**** DATA SHOWN
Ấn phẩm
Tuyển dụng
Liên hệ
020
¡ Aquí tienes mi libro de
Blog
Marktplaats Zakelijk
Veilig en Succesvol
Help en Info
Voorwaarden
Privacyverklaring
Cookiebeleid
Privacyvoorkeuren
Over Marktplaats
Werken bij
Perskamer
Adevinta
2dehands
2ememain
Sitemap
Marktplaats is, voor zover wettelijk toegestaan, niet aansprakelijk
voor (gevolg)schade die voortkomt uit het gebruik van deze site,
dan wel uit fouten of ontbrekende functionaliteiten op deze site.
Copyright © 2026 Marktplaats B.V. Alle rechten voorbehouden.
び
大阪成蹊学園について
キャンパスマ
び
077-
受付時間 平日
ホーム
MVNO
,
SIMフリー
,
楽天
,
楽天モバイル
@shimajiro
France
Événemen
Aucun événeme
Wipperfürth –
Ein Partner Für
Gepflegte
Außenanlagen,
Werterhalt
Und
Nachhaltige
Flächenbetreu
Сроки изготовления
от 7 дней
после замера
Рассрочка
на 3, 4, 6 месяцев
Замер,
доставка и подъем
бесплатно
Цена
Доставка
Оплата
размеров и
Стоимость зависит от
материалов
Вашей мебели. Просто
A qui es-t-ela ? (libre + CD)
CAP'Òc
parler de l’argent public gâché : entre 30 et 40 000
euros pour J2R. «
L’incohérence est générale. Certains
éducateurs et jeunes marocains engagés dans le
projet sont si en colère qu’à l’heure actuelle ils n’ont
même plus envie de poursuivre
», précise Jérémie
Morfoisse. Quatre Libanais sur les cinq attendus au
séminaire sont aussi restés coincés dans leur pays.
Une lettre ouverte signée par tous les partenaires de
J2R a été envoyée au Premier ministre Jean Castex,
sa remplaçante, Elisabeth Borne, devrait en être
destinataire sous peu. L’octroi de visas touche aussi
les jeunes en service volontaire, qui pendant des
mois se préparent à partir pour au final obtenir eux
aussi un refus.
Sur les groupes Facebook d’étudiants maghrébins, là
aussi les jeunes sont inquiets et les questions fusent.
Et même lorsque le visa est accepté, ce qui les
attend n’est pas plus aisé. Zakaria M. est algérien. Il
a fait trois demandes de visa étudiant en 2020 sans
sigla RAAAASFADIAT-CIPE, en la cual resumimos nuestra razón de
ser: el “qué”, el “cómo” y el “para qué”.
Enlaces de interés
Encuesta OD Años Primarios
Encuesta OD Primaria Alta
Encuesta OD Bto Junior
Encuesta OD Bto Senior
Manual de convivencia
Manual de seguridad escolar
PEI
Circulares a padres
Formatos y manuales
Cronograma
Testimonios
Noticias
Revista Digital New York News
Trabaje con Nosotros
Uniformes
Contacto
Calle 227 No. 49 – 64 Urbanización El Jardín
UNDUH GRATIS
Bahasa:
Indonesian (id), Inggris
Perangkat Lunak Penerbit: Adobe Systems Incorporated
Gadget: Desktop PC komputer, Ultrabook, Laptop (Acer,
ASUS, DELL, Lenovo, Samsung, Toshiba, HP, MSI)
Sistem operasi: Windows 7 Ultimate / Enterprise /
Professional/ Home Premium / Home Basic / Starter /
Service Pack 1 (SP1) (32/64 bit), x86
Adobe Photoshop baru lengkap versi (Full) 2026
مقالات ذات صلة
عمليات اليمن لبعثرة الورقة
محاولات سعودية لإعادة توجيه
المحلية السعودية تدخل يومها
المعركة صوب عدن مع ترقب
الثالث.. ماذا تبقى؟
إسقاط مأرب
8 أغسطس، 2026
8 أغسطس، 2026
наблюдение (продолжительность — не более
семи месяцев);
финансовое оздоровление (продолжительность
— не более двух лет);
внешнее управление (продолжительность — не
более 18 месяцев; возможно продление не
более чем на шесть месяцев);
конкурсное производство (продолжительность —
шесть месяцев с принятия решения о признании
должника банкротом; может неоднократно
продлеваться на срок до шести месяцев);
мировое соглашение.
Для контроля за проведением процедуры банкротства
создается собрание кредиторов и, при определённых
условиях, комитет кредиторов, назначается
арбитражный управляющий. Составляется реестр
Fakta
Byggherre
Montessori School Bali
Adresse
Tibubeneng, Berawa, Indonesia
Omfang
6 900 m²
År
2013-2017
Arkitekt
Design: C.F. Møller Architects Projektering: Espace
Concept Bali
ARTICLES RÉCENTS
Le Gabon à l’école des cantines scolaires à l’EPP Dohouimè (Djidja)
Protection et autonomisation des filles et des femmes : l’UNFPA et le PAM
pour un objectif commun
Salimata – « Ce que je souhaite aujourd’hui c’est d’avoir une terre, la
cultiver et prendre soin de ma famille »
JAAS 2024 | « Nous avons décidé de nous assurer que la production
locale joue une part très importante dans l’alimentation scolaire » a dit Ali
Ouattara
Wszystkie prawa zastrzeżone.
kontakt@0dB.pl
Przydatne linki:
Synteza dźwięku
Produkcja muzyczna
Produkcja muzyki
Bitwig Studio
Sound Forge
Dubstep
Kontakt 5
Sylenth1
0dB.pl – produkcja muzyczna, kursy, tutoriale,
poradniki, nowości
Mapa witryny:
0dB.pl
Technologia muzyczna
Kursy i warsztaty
********
◆ PROBLEM DETAILS:
Without changing anything, quote the lines from the top of the data to the line that contains "J2R a été envoyée", including that line.

◆ PROBLEM SOLUTION:
Ấn phẩm
Tuyển dụng
Liên hệ
020
¡ Aquí tienes mi libro de
Blog
Marktplaats Zakelijk
Veilig en Succesvol
Help en Info
Voorwaarden
Privacyverklaring
Cookiebeleid
Privacyvoorkeuren
Over Marktplaats
Werken bij
Perskamer
Adevinta
2dehands
2ememain
Sitemap
Marktplaats is, voor zover wettelijk toegestaan, niet aansprakelijk
voor (gevolg)schade die voortkomt uit het gebruik van deze site,
dan wel uit fouten of ontbrekende functionaliteiten op deze site.
Copyright © 2026 Marktplaats B.V. Alle rechten voorbehouden.
び
大阪成蹊学園について
キャンパスマ
び
077-
受付時間 平日
ホーム
MVNO
,
SIMフリー
,
楽天
,
楽天モバイル
@shimajiro
France
Événemen
Aucun événeme
Wipperfürth –
Ein Partner Für
Gepflegte
Außenanlagen,
Werterhalt
Und
Nachhaltige
Flächenbetreu
Сроки изготовления
от 7 дней
после замера
Рассрочка
на 3, 4, 6 месяцев
Замер,
доставка и подъем
бесплатно
Цена
Доставка
Оплата
размеров и
Стоимость зависит от
материалов
Вашей мебели. Просто
A qui es-t-ela ? (libre + CD)
CAP'Òc
parler de l’argent public gâché : entre 30 et 40 000
euros pour J2R. «
L’incohérence est générale. Certains
éducateurs et jeunes marocains engagés dans le
projet sont si en colère qu’à l’heure actuelle ils n’ont
même plus envie de poursuivre
», précise Jérémie
Morfoisse. Quatre Libanais sur les cinq attendus au
séminaire sont aussi restés coincés dans leur pays.
Une lettre ouverte signée par tous les partenaires de
J2R a été envoyée au Premier ministre Jean Castex,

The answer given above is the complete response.